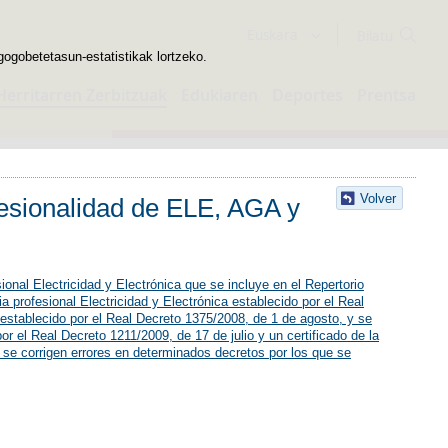
Bilatzailea
Euskara
gogobetetasun-estatistikak lortzeko.
Herritarren Zerbitzuak
Edukiaren
Deportes
Prentsa
Volver
ofesionalidad de ELE, AGA y
ional Electricidad y Electrónica que se incluye en el Repertorio
ia profesional Electricidad y Electrónica establecido por el Real
a, establecido por el Real Decreto 1375/2008, de 1 de agosto, y se
or el Real Decreto 1211/2009, de 17 de julio y un certificado de la
 se corrigen errores en determinados decretos por los que se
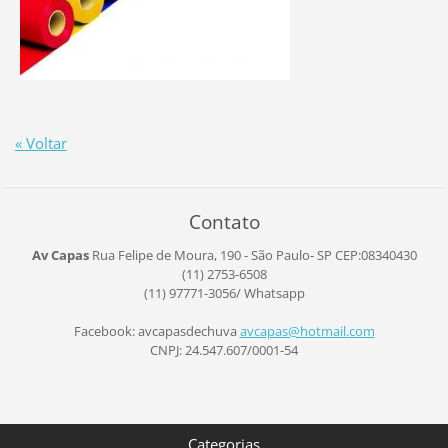
« Voltar
Contato
Av Capas
Rua Felipe de Moura, 190 - São Paulo- SP
CEP:08340430
(11) 2753-6508
(11) 97771-3056/ Whatsapp
Facebook: avcapasdechuva
avcapas@
hotmail.
com
CNPJ: 24.547.607/0001-54
Categorias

Problem:
Type out all of the records exactly, leaving out any picture.

Answer box:
Bilatzailea
Euskara
gogobetetasun-estatistikak lortzeko.
Herritarren Zerbitzuak
Edukiaren
Deportes
Prentsa
Volver
ofesionalidad de ELE, AGA y
ional Electricidad y Electrónica que se incluye en el Repertorio
ia profesional Electricidad y Electrónica establecido por el Real
a, establecido por el Real Decreto 1375/2008, de 1 de agosto, y se
or el Real Decreto 1211/2009, de 17 de julio y un certificado de la
 se corrigen errores en determinados decretos por los que se
« Voltar
Contato
Av Capas
Rua Felipe de Moura, 190 - São Paulo- SP
CEP:08340430
(11) 2753-6508
(11) 97771-3056/ Whatsapp
Facebook: avcapasdechuva
avcapas@
hotmail.
com
CNPJ: 24.547.607/0001-54
Categorias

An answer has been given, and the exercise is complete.